Ecosyste.ms: Awesome

An open API service indexing awesome lists of open source software.

Awesome Lists | Featured Topics | Projects

https://github.com/agrc/unclaimed-property

A cloud geocoding project plus post processing to geocode addresses and enhance the results with political districts as well as parcel data
https://github.com/agrc/unclaimed-property

gcp google-cloud google-cloud-platform government keep kubernetes ugrc utah

Last synced: 9 days ago
JSON representation

A cloud geocoding project plus post processing to geocode addresses and enhance the results with political districts as well as parcel data

Awesome Lists containing this project

README

        

# Large Scale Geocoding

## Create infrastructure

1. Run the `batch-geocoding` terraform in the gcp-terraform monorepo
1. Make sure the [boot image](https://console.cloud.google.com/compute/images) is current.

```tf
boot_disk {
initialize_params {
image = "arcgis-server-geocoding"
}
}
```

1. Update `deployment.yml` from the terraform repo with the private/internal ip address of the compute vm created above. If it is different than what is in your `deployment.yml`, run `kubectl apply -f deployment.yml` again to correct the kubernetes cluster.

### Infrastructure parts

#### Google cloud compute

A Windows virtual machine runs ArcGIS Server with the geocoding services to support the geocoding jobs.

#### Geocoding job container

A docker container containing a python script to execute the geocoding with data uploaded to google cloud.

## Prepare the data

1. Use the CLI to split the address data into chunks. By default they will be created in the `data\partitioned` folder.

```sh
python -m cli create partitions --input-csv=../data/2022.csv --separator=\| --column-names=category --column-names=partial-id --column-names=address --column-names=zone
```

The CSV will contain 4 fields without a header row. They will be pipe delimited without quoting. They will be in the order `system-area`, `system-id`, `address`, `zip-code`. This CLI command will merge `system-area` and `system-id` into an `id` field and rename `zip-code` to `zone`.

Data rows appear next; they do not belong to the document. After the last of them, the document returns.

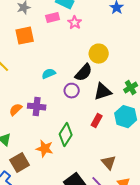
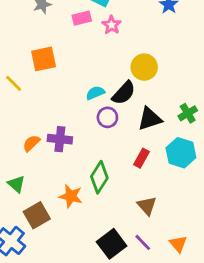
orange square: (25, 36) -> (44, 59), moved
cyan semicircle: (49, 74) -> (95, 93), moved
brown triangle: (109, 163) -> (147, 206), moved

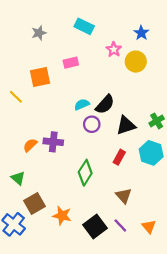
pink rectangle: (82, 18) -> (71, 63), moved
pink star: (112, 25) -> (114, 49), moved
yellow circle: (144, 67) -> (136, 62), moved
orange star: (71, 196) -> (62, 216), moved

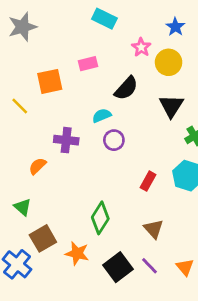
gray star: (39, 33) -> (22, 27), moved, size x1.5
black semicircle: (105, 104) -> (126, 88), moved
black triangle: (126, 125) -> (171, 106), moved, turned -40
purple cross: (53, 142) -> (66, 140), moved
green diamond: (85, 173) -> (100, 218), moved

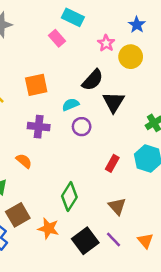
pink rectangle: (88, 64) -> (57, 38), moved, turned 63
orange square: (50, 81) -> (36, 85), moved
black triangle: (171, 106) -> (113, 102), moved
orange semicircle: (37, 166) -> (24, 161), moved, turned 84

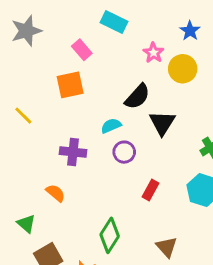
pink rectangle: (57, 38) -> (82, 50), moved
orange square: (36, 85) -> (70, 85), moved
red rectangle: (112, 163) -> (151, 190), moved

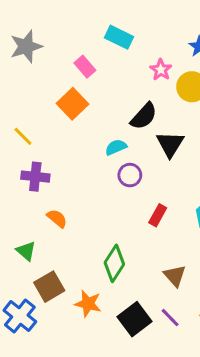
orange square: (70, 85) -> (73, 104), turned -32
purple cross: (73, 152) -> (35, 177), moved

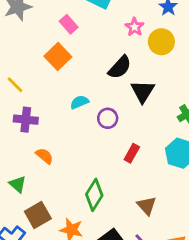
cyan semicircle: (116, 147) -> (79, 102), moved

1. Use the CLI to upload the files to the cloud so they are accessible to the kubernetes cluster containers

```sh
python -m cli upload
```

1. Use the CLI to create `yml` job files to apply to the kubernetes cluster nodes to start the jobs. By default the job specifications will be created in the `jobs` folder.

```sh
python -m cli create jobs
```

## Start the job

To start the job, you must apply the `jobs/job_*.yml` to the cluster. Run this command for each `job.yml` file that you created.

```sh
kubectl apply -f job.yaml
```

## Monitor the jobs

cloud logging [log viewer](https://console.cloud.google.com/logs/)

- python geocoding process

```js
resource.type="k8s_container"
resource.labels.project_id="ut-dts-agrc-geocoding-dev"
resource.labels.location="us-central1-a"
resource.labels.cluster_name="cloud-geocoding"
resource.labels.namespace_name="default"
resource.labels.pod_name:"geocoder-job-"
resource.labels.container_name="geocoder-client"
```

- web api process

```js
resource.type="k8s_container"
resource.labels.project_id="ut-dts-agrc-geocoding-dev"
resource.labels.location="us-central1-a"
resource.labels.cluster_name="cloud-geocoding"
resource.labels.namespace_name="default"
resource.labels.pod_name:"webapi-api-"
resource.labels.container_name="webapi-api"
```

kubernetes [workloads](https://console.cloud.google.com/kubernetes/workload)

### Geocode Results

Download the csv output from cloud storage and place them in `data/geocoded-results`. `gsutil` can be run from the root of the project to download all the files.

```sh
gsutil -m cp "gs://ut-dts-agrc-geocoding-dev-result/*.csv" ./../data/geocoded-results
```

### Post mortem

It is a good idea to make sure all the addresses that were not found were not caused by something else.

```sh
python -m cli post-mortem
```

This will create the following files

- `all_errors.csv`: all of the unmatched addresses from the geocoded results
- `api_errors.csv`: a subset of `all_errors.csv` where the message is not a normal api response
- `all_errors_job.csv`: all of the unmatched addresses from the geocoded results but in a format that can be processed by the cluster.
- `incomplete_errors.csv`: typically errors that have null parts. This should be inspected because other errors can get mixed in here
- `not_found.csv`: all the addresses that 404'd as not found by the api. `post-mortem normalize` will run these addresses through sweeper.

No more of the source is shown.